* **Data listing**
———

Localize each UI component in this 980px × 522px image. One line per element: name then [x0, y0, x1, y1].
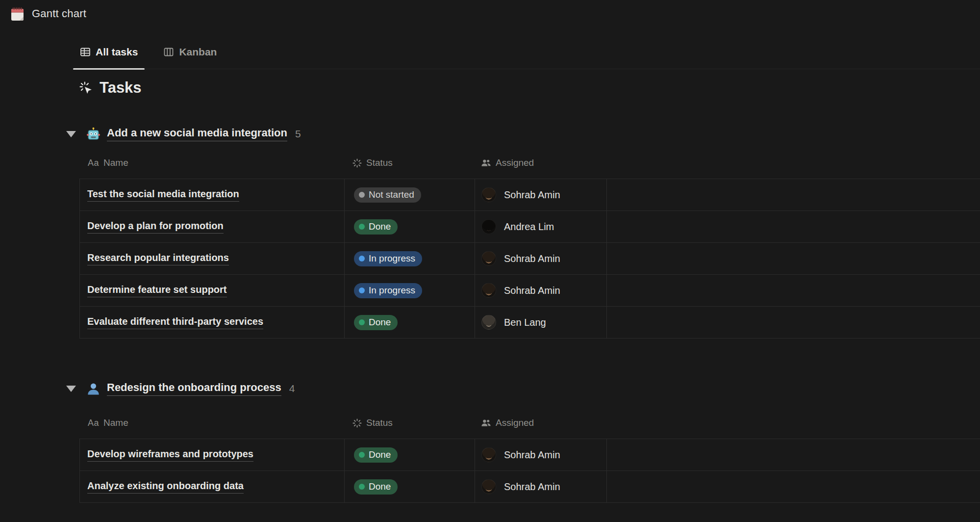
assignee-name: Sohrab Amin: [504, 481, 560, 493]
window-title: Gantt chart: [32, 7, 86, 20]
group-header: Add a new social media integration 5: [63, 124, 980, 144]
people-property-icon: [481, 418, 491, 428]
avatar: [481, 447, 496, 462]
column-header-assigned[interactable]: Assigned: [475, 407, 606, 439]
toggle-triangle-icon[interactable]: [63, 380, 79, 397]
row-spacer: [607, 439, 980, 470]
group-title-link[interactable]: Redesign the onboarding process: [107, 381, 281, 396]
status-badge[interactable]: Done: [354, 219, 398, 235]
table-row[interactable]: Develop a plan for promotion Done Andrea…: [79, 211, 980, 243]
task-title-link[interactable]: Determine feature set support: [87, 284, 227, 297]
column-label: Name: [103, 157, 128, 168]
table-row[interactable]: Determine feature set support In progres…: [79, 275, 980, 307]
column-label: Assigned: [496, 157, 534, 168]
group-count: 4: [289, 383, 295, 394]
avatar: [481, 251, 496, 266]
group-header: Redesign the onboarding process 4: [63, 379, 980, 398]
status-dot-icon: [359, 287, 365, 293]
assignee-name: Sohrab Amin: [504, 189, 560, 201]
column-label: Name: [103, 418, 128, 428]
row-spacer: [607, 211, 980, 242]
status-dot-icon: [359, 319, 365, 325]
table-row[interactable]: Develop wireframes and prototypes Done S…: [79, 439, 980, 471]
status-dot-icon: [359, 224, 365, 230]
assignee-name: Sohrab Amin: [504, 253, 560, 264]
table-header-row: Aa Name Status Assigned: [79, 407, 980, 439]
column-header-status[interactable]: Status: [344, 407, 475, 439]
assignee-name: Sohrab Amin: [504, 449, 560, 461]
person-blue-icon: [86, 382, 101, 396]
row-spacer: [607, 275, 980, 306]
status-badge[interactable]: Done: [354, 479, 398, 495]
table-icon: [80, 47, 91, 57]
column-header-assigned[interactable]: Assigned: [475, 147, 606, 179]
robot-icon: [86, 127, 101, 141]
board-icon: [163, 47, 174, 57]
column-header-spacer: [606, 407, 980, 439]
avatar: [481, 219, 496, 234]
view-tab-bar: All tasks Kanban: [80, 46, 980, 69]
table-header-row: Aa Name Status Assigned: [79, 147, 980, 179]
avatar: [481, 479, 496, 494]
row-spacer: [607, 243, 980, 274]
text-property-icon: Aa: [88, 158, 99, 168]
avatar: [481, 187, 496, 202]
window-titlebar: Gantt chart: [0, 0, 980, 24]
row-spacer: [607, 179, 980, 210]
column-header-spacer: [606, 147, 980, 179]
status-property-icon: [352, 418, 362, 428]
table-row[interactable]: Evaluate different third-party services …: [79, 307, 980, 339]
status-dot-icon: [359, 484, 365, 490]
assignee-name: Sohrab Amin: [504, 285, 560, 296]
row-spacer: [607, 307, 980, 338]
status-badge[interactable]: In progress: [354, 251, 422, 266]
click-icon: [79, 81, 93, 95]
task-title-link[interactable]: Develop a plan for promotion: [87, 220, 224, 234]
group-count: 5: [295, 128, 301, 140]
row-spacer: [607, 471, 980, 502]
task-title-link[interactable]: Test the social media integration: [87, 188, 239, 202]
task-title-link[interactable]: Develop wireframes and prototypes: [87, 448, 253, 462]
status-badge[interactable]: Not started: [354, 187, 421, 203]
column-label: Assigned: [496, 418, 534, 428]
table-row[interactable]: Research popular integrations In progres…: [79, 243, 980, 275]
table-row[interactable]: Analyze existing onboarding data Done So…: [79, 471, 980, 503]
notepad-icon: [10, 6, 25, 22]
tab-label: All tasks: [96, 46, 138, 58]
task-title-link[interactable]: Evaluate different third-party services: [87, 316, 263, 329]
task-title-link[interactable]: Research popular integrations: [87, 252, 229, 265]
page-heading: Tasks: [79, 77, 980, 99]
assignee-name: Ben Lang: [504, 317, 546, 328]
status-badge[interactable]: Done: [354, 447, 398, 463]
status-dot-icon: [359, 452, 365, 458]
task-table: Aa Name Status Assigned: [79, 147, 980, 339]
column-header-name[interactable]: Aa Name: [79, 407, 344, 439]
avatar: [481, 315, 496, 330]
status-badge[interactable]: In progress: [354, 283, 422, 298]
assignee-name: Andrea Lim: [504, 221, 554, 233]
column-header-name[interactable]: Aa Name: [79, 147, 344, 179]
status-dot-icon: [359, 192, 365, 198]
tab-all-tasks[interactable]: All tasks: [80, 46, 138, 69]
tab-kanban[interactable]: Kanban: [163, 46, 217, 69]
table-row[interactable]: Test the social media integration Not st…: [79, 179, 980, 211]
group-title-link[interactable]: Add a new social media integration: [107, 127, 287, 141]
avatar: [481, 283, 496, 298]
column-label: Status: [366, 157, 393, 168]
text-property-icon: Aa: [88, 418, 99, 428]
task-title-link[interactable]: Analyze existing onboarding data: [87, 480, 244, 494]
people-property-icon: [481, 158, 491, 168]
status-badge[interactable]: Done: [354, 315, 398, 330]
column-label: Status: [366, 418, 393, 428]
status-dot-icon: [359, 256, 365, 261]
page-title: Tasks: [100, 77, 142, 99]
task-table: Aa Name Status Assigned: [79, 407, 980, 503]
column-header-status[interactable]: Status: [344, 147, 475, 179]
tab-label: Kanban: [179, 46, 217, 58]
status-property-icon: [352, 158, 362, 168]
toggle-triangle-icon[interactable]: [63, 126, 79, 142]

———

* **Your assignment**
For every line of the data above that contains "Research", copy that line.

* **Finished task**
table-row[interactable]: Research popular integrations In progres…: [79, 243, 980, 275]
task-title-link[interactable]: Research popular integrations: [87, 252, 229, 265]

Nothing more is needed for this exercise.